Uses multiple strategies to ensure robust global calibration: 1. Median spectrum (robust central tendency) 2. Quantile spectra (25%, 75% in PC1) 3. K-medoids in PCA space (capture diversity)
- class nirs4all.synthesis.reconstruction.ReconstructionGenerator(noise_level: float = 0.001, multiplicative_noise: float = 0.01, add_noise: bool = True, noise_type: str = 'both')[source]
Bases:
objectGenerate synthetic spectra from learned parameter distributions.
Uses the calibrated forward chain and learned parameter distributions to generate realistic synthetic data that matches the statistical properties of the original dataset.
- forward_chain
Calibrated forward chain.
- sampler
Parameter sampler with learned distributions.
- noise_estimator
Estimated noise level from inversion residuals.
- generate(n_samples: int, forward_chain: ForwardChain, sampler: ParameterSampler, random_state: int | None = None) GenerationResult[source]
Generate synthetic spectra.
- Parameters:
n_samples – Number of samples to generate.
forward_chain – Calibrated forward chain.
sampler – Parameter sampler.
random_state – Random seed.
- Returns:
GenerationResult with generated spectra and parameters.
- generate_matched(X_real: np.ndarray, forward_chain: ForwardChain, sampler: ParameterSampler, random_state: int | None = None) GenerationResult[source]
Generate synthetic data matched to real data statistics.
Generates same number of samples as real data and optionally adjusts noise level based on estimated residuals.
- Parameters:
X_real – Real data matrix for reference.
forward_chain – Calibrated forward chain.

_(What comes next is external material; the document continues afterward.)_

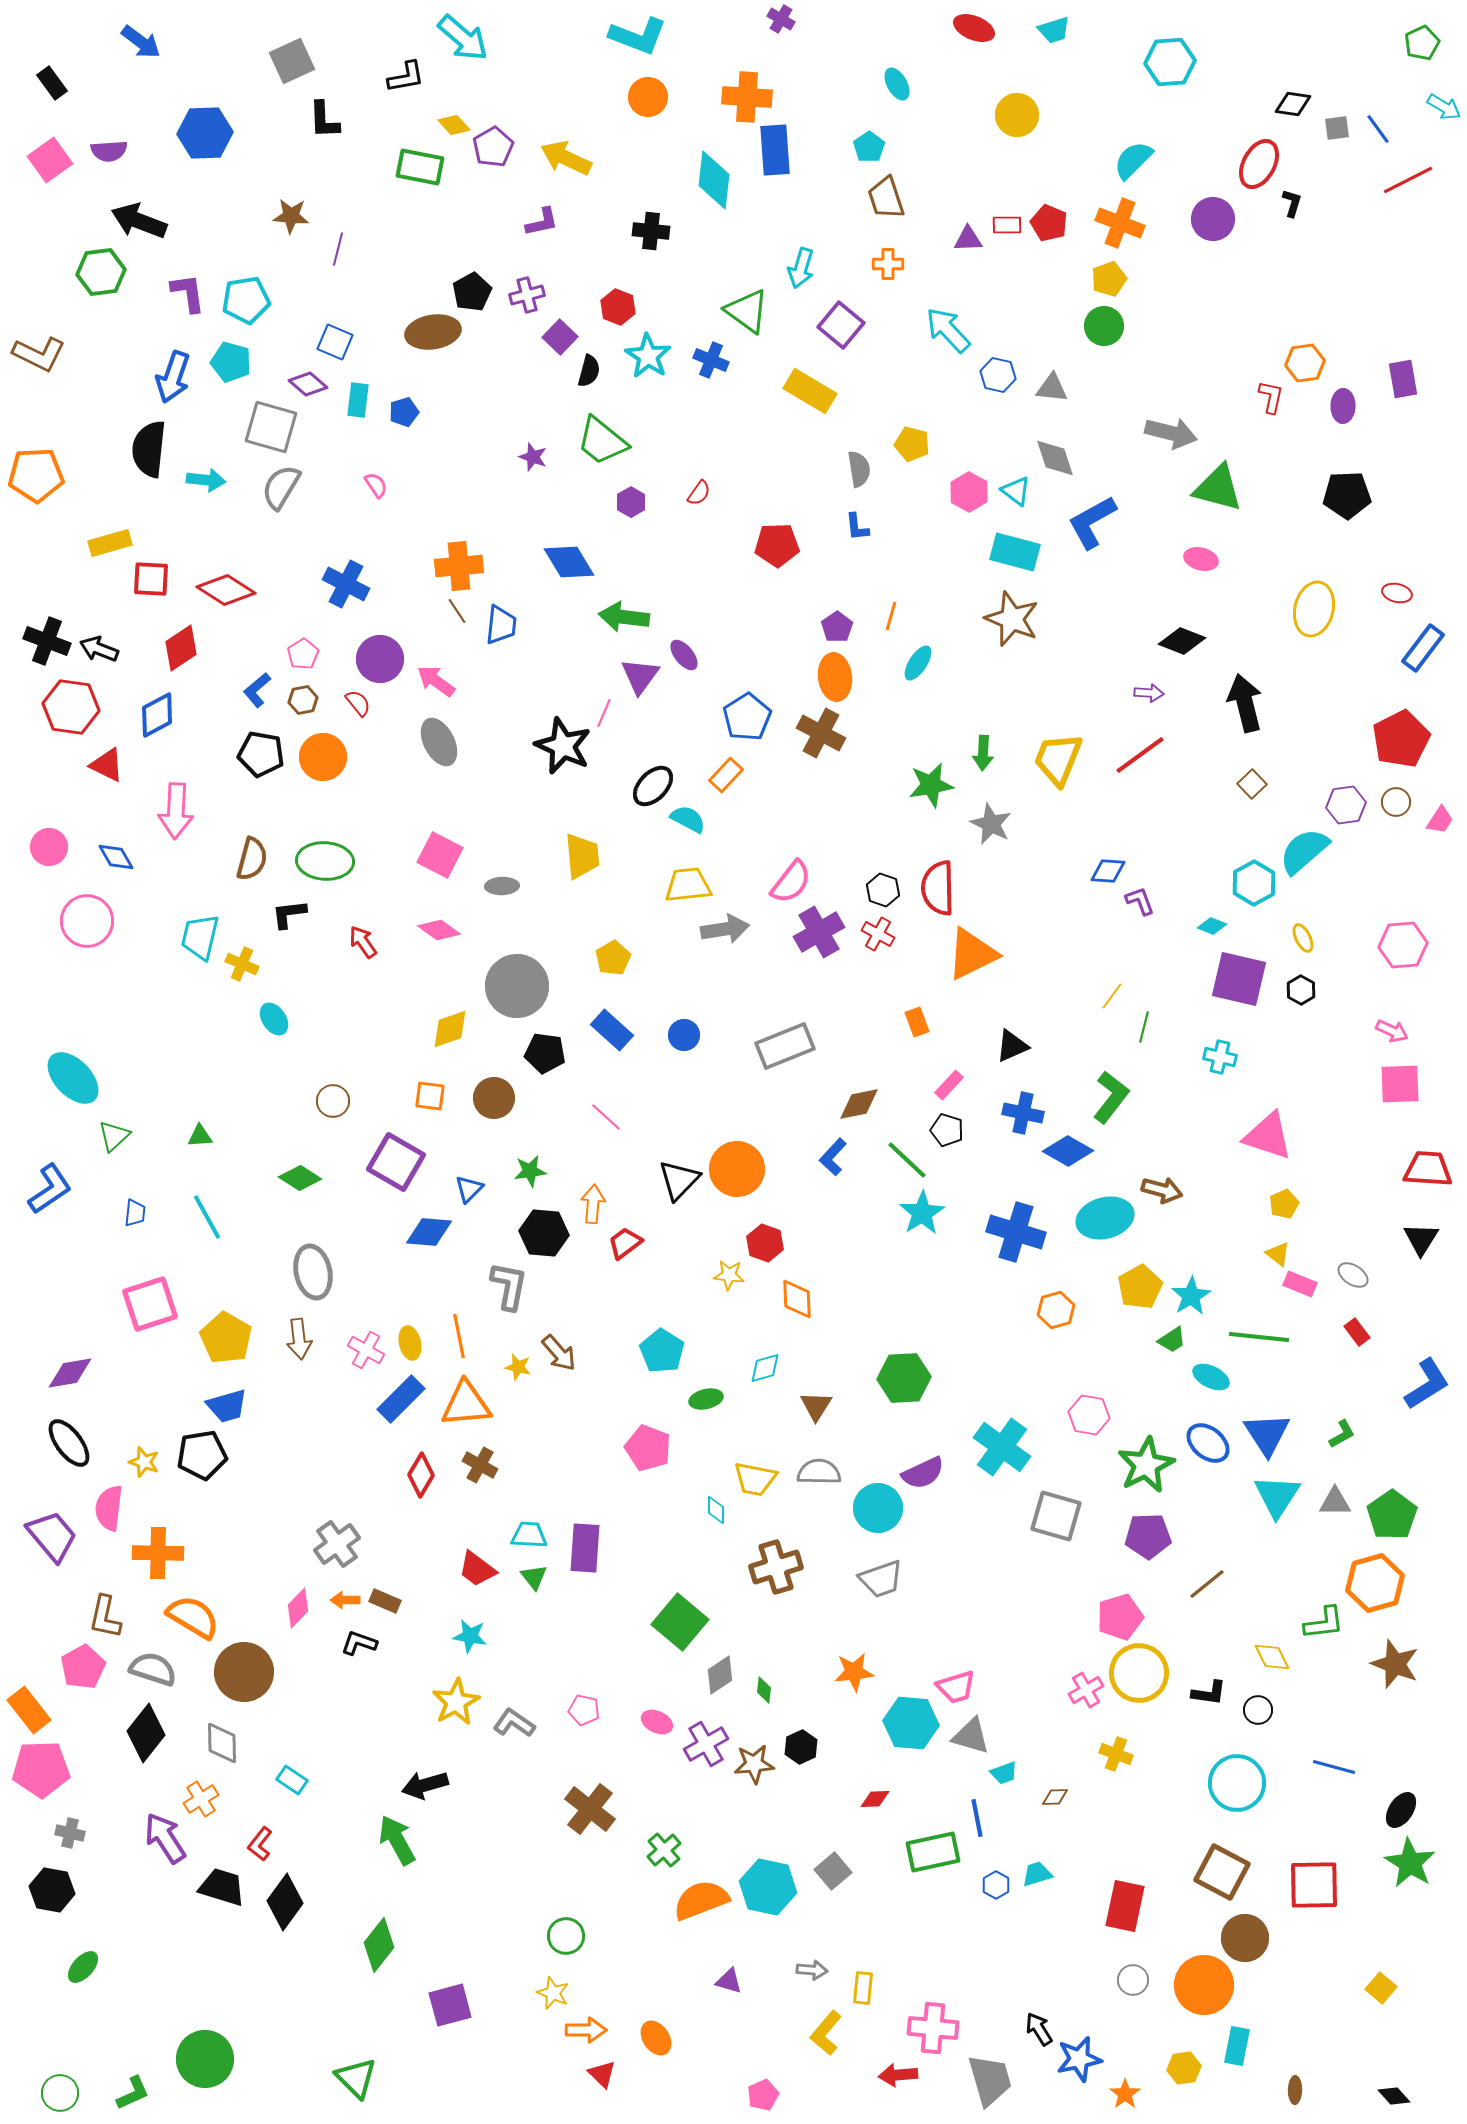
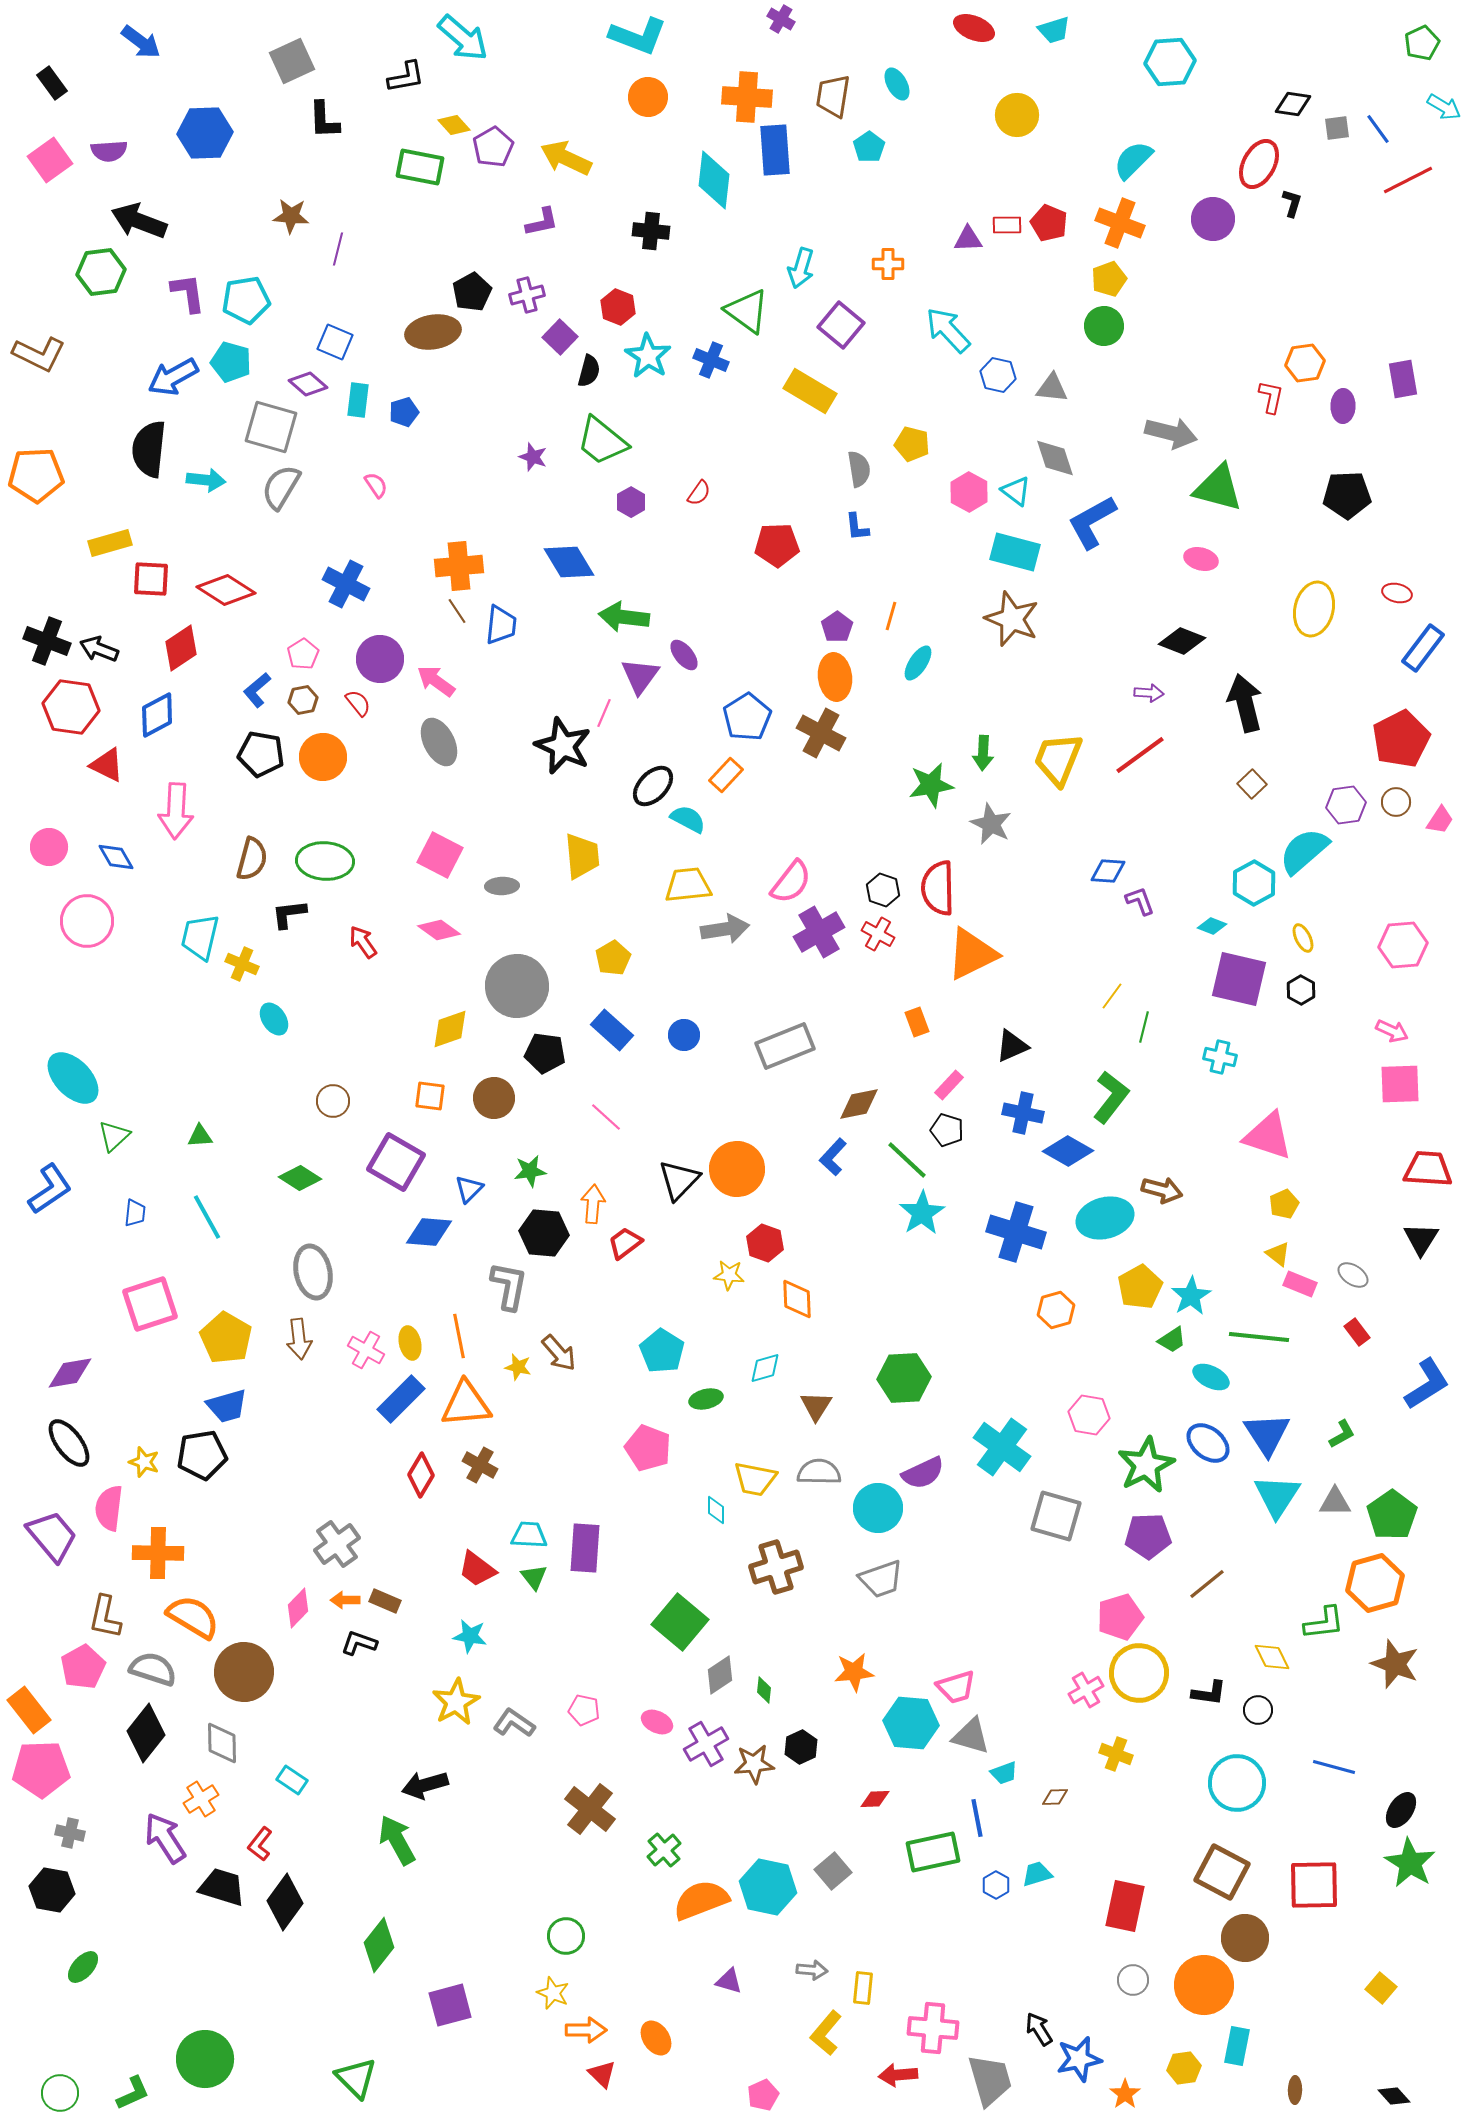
brown trapezoid at (886, 198): moved 53 px left, 102 px up; rotated 27 degrees clockwise
blue arrow at (173, 377): rotated 42 degrees clockwise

sampler – Parameter sampler.
random_state – Random seed.
- Returns:
GenerationResult.
- class nirs4all.synthesis.reconstruction.ReconstructionPipeline(config: DatasetConfig, component_names: List[str] | None = None, canonical_resolution: float = 0.5, baseline_order: int = 5, continuum_order: int = 3, n_prototypes: int = 5, fit_environmental: bool = False, verbose: bool = True)[source]
Bases:
objectComplete reconstruction pipeline.
Orchestrates the full workflow: 1. Configuration and component selection 2. Prototype selection and global calibration 3. Per-sample inversion (optionally with environmental parameters) 4. Parameter distribution learning 5. Synthetic generation 6. Validation
- config
Dataset configuration.
- config: DatasetConfig
- fit(X: ndarray, max_samples: int | None = None) PipelineResult[source]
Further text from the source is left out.